The company was $932m (£740m) in the red for the three months to May, compared with a profit of $227m in the same period last year.

It comes as Gap wrote off the value of the goods it holds by more than a quarter of a billion dollars.

The firm’s shares were down by more than 8% in after-hours trade.

With net sales falling 43% in the period, Gap’s chief executive Sonia Syngal said they continued to reflect “material declines in May as a result of closures” but added that online demand was improving.

Retailers of non-essential goods, especially clothing, have been hit hard by restrictions aimed to help slow the spread of Covid-19.

Shops have been shut across much of the world as retailers were forced to limit their businesses to online operations.

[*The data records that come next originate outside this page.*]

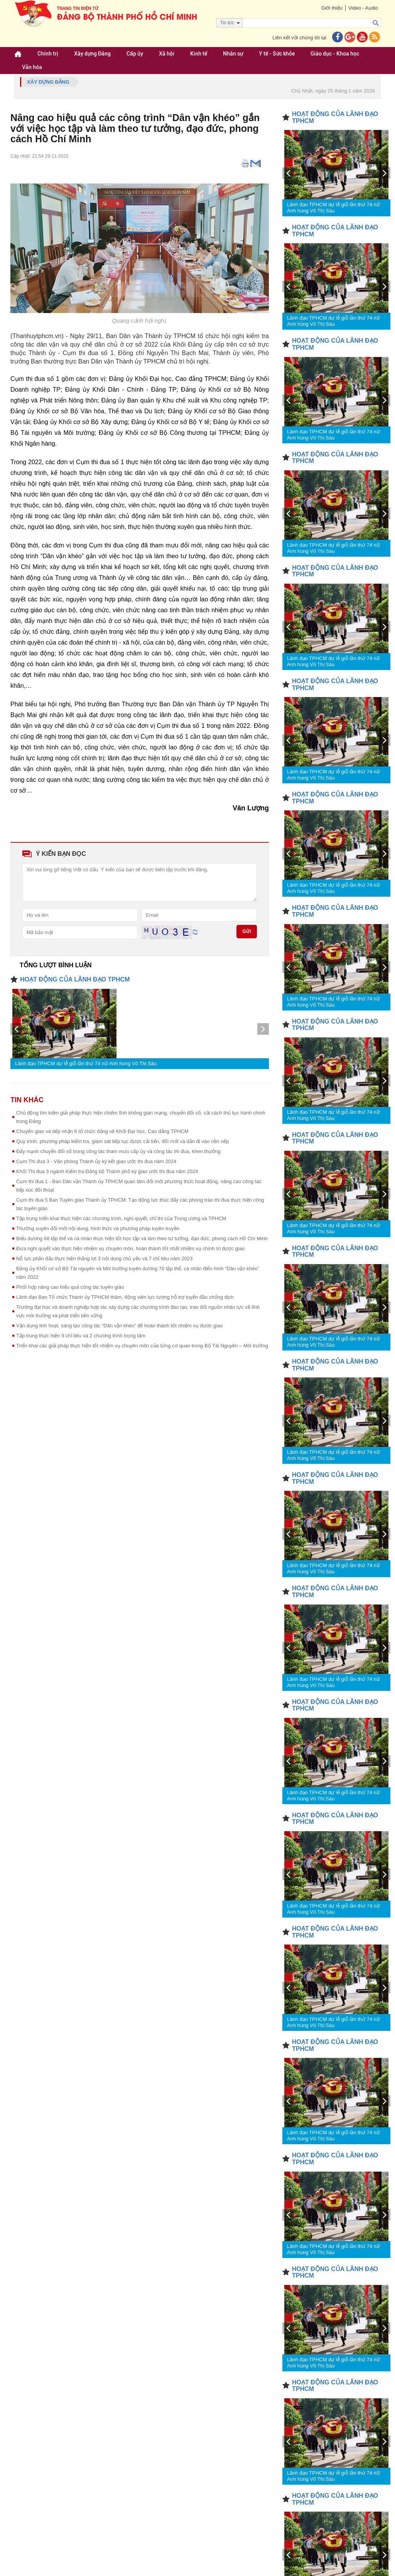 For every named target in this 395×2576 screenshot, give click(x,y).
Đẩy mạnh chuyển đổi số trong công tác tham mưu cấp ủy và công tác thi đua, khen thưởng (118, 1151)
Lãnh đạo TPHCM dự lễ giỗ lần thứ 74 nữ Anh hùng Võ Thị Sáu (86, 1063)
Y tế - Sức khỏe (277, 54)
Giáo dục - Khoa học (335, 54)
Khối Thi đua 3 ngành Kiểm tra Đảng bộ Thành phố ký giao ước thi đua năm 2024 (107, 1171)
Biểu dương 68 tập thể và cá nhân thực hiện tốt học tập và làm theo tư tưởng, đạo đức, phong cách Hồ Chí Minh (142, 1238)
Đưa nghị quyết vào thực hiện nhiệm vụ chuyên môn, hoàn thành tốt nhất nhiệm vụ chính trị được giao (130, 1248)
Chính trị (47, 54)
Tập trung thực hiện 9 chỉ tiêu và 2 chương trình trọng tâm (80, 1336)
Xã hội (166, 54)
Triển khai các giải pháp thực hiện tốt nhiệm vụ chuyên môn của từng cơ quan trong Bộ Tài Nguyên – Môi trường (142, 1346)
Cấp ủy (135, 54)
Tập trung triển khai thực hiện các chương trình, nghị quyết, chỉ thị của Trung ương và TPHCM (121, 1218)
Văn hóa (32, 67)
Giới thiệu (331, 8)
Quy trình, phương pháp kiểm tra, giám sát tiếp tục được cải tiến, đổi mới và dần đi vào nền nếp (122, 1141)
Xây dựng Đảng (92, 54)
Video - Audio (363, 8)
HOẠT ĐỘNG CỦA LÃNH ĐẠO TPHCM (75, 979)
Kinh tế (198, 54)
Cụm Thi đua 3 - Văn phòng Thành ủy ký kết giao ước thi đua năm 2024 (96, 1161)
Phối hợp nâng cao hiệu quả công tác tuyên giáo (70, 1287)
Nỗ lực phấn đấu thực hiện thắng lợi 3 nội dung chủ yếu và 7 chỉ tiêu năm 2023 (104, 1258)
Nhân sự (233, 54)
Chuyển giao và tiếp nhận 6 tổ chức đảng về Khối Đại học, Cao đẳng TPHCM (102, 1131)
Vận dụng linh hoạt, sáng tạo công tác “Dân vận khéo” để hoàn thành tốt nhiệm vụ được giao (119, 1325)
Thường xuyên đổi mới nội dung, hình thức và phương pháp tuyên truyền (97, 1228)
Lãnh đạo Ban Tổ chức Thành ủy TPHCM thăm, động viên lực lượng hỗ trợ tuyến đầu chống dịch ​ (125, 1297) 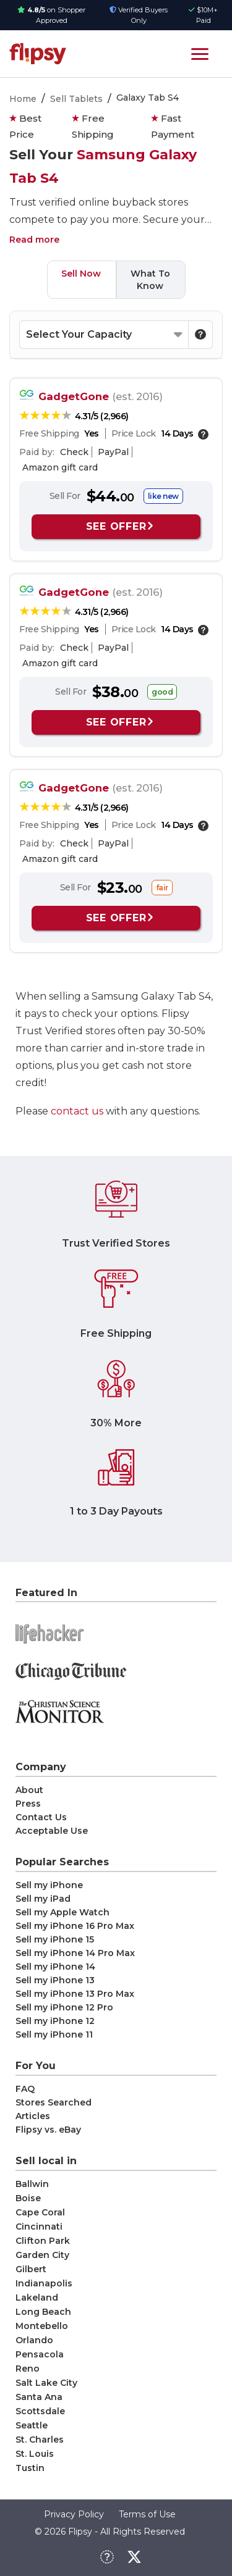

San Francisco-based Gap, which operates almost 2,800 stores in North America, said that more than half of its company-operated stores in the US have now reopened.

Separately, Gap is is being sued by America’s largest shopping mall operator for refusing to pay rent for stores temporarily closed during the coronavirus pandemic.

Simon Property Group said in a lawsuit filed this week that the clothing retailer owes three months of rent, totalling $65.9m.

Gap has more than 390 stores at Indianapolis-based Simon’s malls, including its namesake brand, Old Navy and Banana Republic.

Simon Property Group temporarily closed all of its properties in March after major retailers at its malls, such as Gap, Macy’s and Nodstrom’s, shut their stores.

Large retailers, including Gap and sports shoe seller Foot Locker, have said they wouldn’t pay rent for stores that were forced to close due to the pandemic.

Gap did not directly mention the lawsuit during Thursday’s earnings conference call but chief financial officer Katrina O’Connell said «We’re just knee-deep in landlords today.»

«It’s very hard to say how long it will take, but I do know that one of our primary objectives is to use this opportunity to partner with our landlords to come up with a better profitability for the company.»